I know of somebody an older teen whos boyfriend controls her house her mum allows it because she is scared her dd wont like her all the other siblings hate him, he acts like that boy DUrham you did well

I am worried that there is going to be a baby soon as the girl is working and he doesn't like her going to work

chickensaresafehere · 26/01/2014 17:20

Oh this boy will never get that 'comfortable' in my house !!

OP posts:
Boaty · 26/01/2014 17:26

When DDs first proper boyfriend came home for the first time, her older brother was here and just glared..didn't say a word, just glared, DH was sat in his chair and he is quite ahem brooding...and there was a pickaxe handle by the front door...The cat wouldn't leave him alone either...we found out later he was allergic to cats!!Grin

KarmaVersusGeorgeOsbourne · 26/01/2014 17:27

Allow him round to the house, but not into her bedroom, even with the door opened. If they go out to the cinema etc, drop her off and pick her up, even if she is used to travelling by herself. Try to subtly limit time spent at this boy's house

However, do not come over the 'unfair parent'- be polite, non critical, and 'isn't that lovely', but be 'present' more- I don't mean to imply that you are not already, but just increase the amount of hovering in the background, and always, always offer alternatives to spending time with him. For example, if he wants her to come to his house one Saturday, give her an excuse 'oh DD, but I thought I could take you and Best Girl Friend to lunch that day & then for a look around the shops, why don't you ask Boyfriend to come and visit at our house this evening instead' etc. Also, be very careful about her computer time and her phone. He could well be putting a lot of pressure on her via those, also the issue of naked pictures.

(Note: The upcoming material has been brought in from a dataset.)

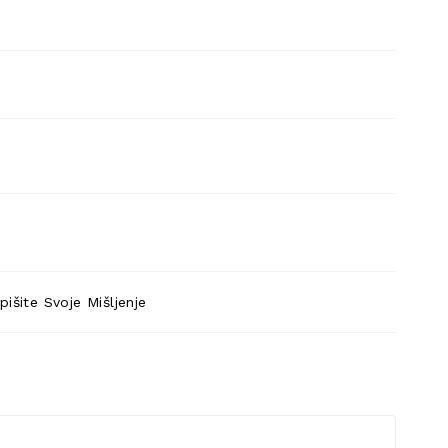
pišite Svoje Mišljenje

Sadly,I have recent, personal experience of this sort of relationship. I honestly think parents would be shocked if they found out the damage that can be caused by these sort of relationships, even between relatively young teenagers.

KarmaVersusGeorgeOsbourne · 26/01/2014 17:32

Oh and it might be an idea to get her involved in something else that she has wanted to do for a while- a drama club, ice skating, anything, even if it's awkward and a stretch to afford it. She might need a bit of a push, as she probably wants to spend all her time with Romeo, but she will need outlets and other activities and new friends all the more.

Luckily most teenage relationships are fine, but unfortunately there are some that aren't. I really feel for you OP- it's a terrible balancing act

ovenbun · 26/01/2014 17:35

Every boyfriend my sister has had has had the 'if you hurt her I will hurt you' chat, I'm not particularly scary but I wanted them to know she had people who loved and wanted to protect her...I blame too much exposure to mafia films growing up!